2.6         Chair of the Board and Lead Directors

The Corporation may have at the discretion of the Board of Directors, a Chair of the Board of Directors and/or one or more Lead Directors. The Chair of the Board of Directors, if there is one, or a Lead Director, shall have the power to preside at all meetings of the Board of Directors and shall have such other powers and shall be subject to such other duties as the Board of Directors may from time to time prescribe or as may be prescribed by these Bylaws. If there is more than one Lead Director, the Board of Directors may prescribe different responsibilities to each Lead Director.

2.7         Removal

The entire Board of Directors or any individual director may be removed without cause from office by an affirmative vote of a majority of the outstanding shares entitled to vote; provided that, unless the entire Board of Directors is removed, no director shall be removed when the votes cast against removal, or not consenting in writing to such removal, would be sufficient to elect such director if voted cumulatively (without regard to whether such shares may be voted cumulatively) at an election at which the same total number of votes were cast, or, if such action is taken by written consent, all shares entitled to vote were voted, and either the number of directors elected at the most recent annual meeting of shareholders, or if greater, the number of directors for whom removal is being sought, were then being elected. If any or all directors are so removed, new directors may be elected at the same meeting or at a subsequent meeting. If at any time a class or series of shares is entitled to elect one or more directors under authority granted by the Articles of Incorporation, the provisions of this Section 2.7 shall apply to the vote of that class or series and not to the vote of the outstanding shares as a whole.

ARTICLE III
OFFICERS

3.1         Officers

The officers of the Corporation shall be a Chief Executive Officer, a Secretary and a Chief Financial Officer. The Chief Executive Officer shall be deemed the president of the Corporation for purposes of the Code.
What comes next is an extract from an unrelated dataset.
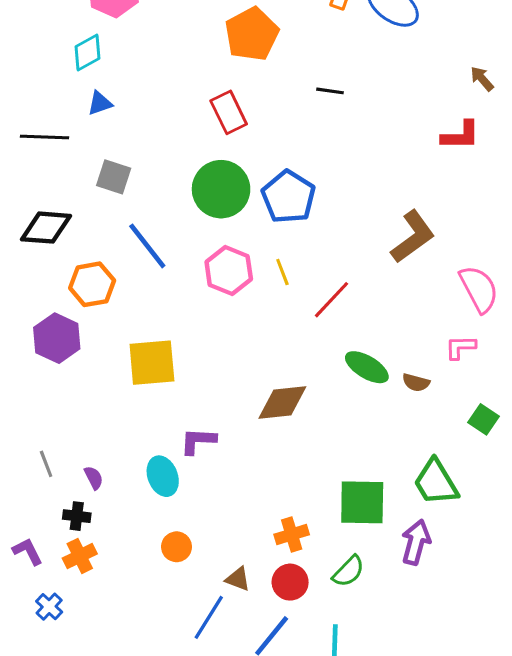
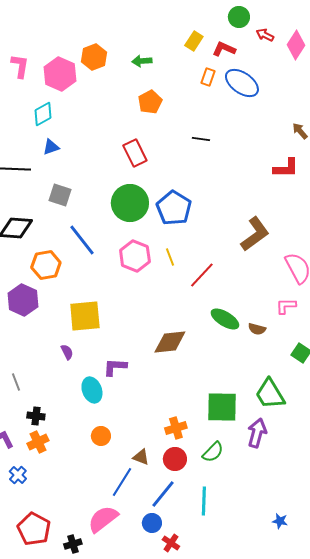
orange pentagon: (252, 34) -> (150, 102), size x0.7
purple semicircle: (94, 478) -> (67, 352), moved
The Corporation may also have, at the discretion of the Board of Directors, a Chair of the Board of Directors, one or more Vice Presidents, a Treasurer, one or more Assistant Secretaries and one or more Assistant Treasurers and such officers as may be appointed in accordance with the provisions of Section 3.3. Any number of offices may be held by the same person.

3.2         Appointment of Officers

The officers of the Corporation, except such officers as may be appointed in accordance with the provisions of Section 3.3, shall be chosen by the Board of Directors and serve at the pleasure of the Board of Directors, subject to the rights, if any, of an officer under any contract of employment.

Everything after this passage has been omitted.